Monday, February 29, 2016

A Strategy

I was going to title this post, "A New Strategy," but I haven't really felt like there was one until yesterday. My oncologist's appointment was yesterday afternoon, and it was much more informative than I was expecting. There will be a lot of nerdy detail here, so hang in there.

My new doctor spelled out the whole diagnosis in a way that my urologist never did. He explained why my urologist staged me where he did, and why he's inclined to agree for now.

I won't bore you with all of the numbers, but one number in particular got their attention. My Gleason score. If you know someone who's had prostate cancer, you probably know about the Gleason score. It measures how aggressive prostate cancer is. One of my biopsy samples back in July had a Gleason score of 9, which indicates a very aggressive cancer. Most of my prostate is cancerous. The high Gleason score make it inoperable.

My oncologist does say that Lupron is the treatment of choice for what I have. My next shot is scheduled for March 1st. I'm dreading it already. My previous doctor, the urologist, said that Lupron only works for two years, but apparently that was an estimate based on my Gleason score. Some people can stay on it for a long time, and it keeps their cancer under control. But that only works for less aggressive cancers. The more aggressive the cancer, the less time you get from Lupron and other "systemic" treatments.
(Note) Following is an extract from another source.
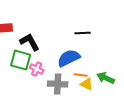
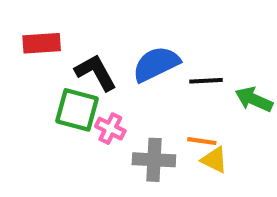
black line: (83, 33) -> (206, 81), moved
blue semicircle: (69, 58) -> (156, 64), moved
green arrow: (106, 78) -> (254, 99), moved

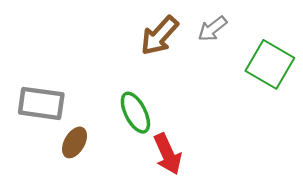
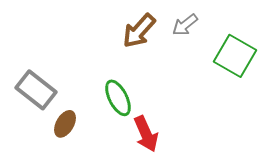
gray rectangle: (41, 103) -> (36, 90), turned 30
As I've mentioned before, Lupron is a hormone suppressant. Prostate cancer feeds on testosterone, and Lupron reduces your testosterone level, creating unfavorable conditions for cancer to grow. Some cancer cells, however, are resistant to Lupron and continue to reproduce without testosterone. So once Lupron is no longer effective, they'll try other treatments that may work on those cells.

The good news is, there are lots of those treatments available, and more are coming all the time. There may even be a prostate cancer vaccine available soon. Also, my otherwise good health and relative youth will help me stay strong so I can tolerate all of these treatments. My life expectancy is increased by the fact that all of my other numbers, the ones that don't relate to cancer, are all great. My cholesterol, my blood pressure, all of it's really good, except for this one thing. That will help me fight this.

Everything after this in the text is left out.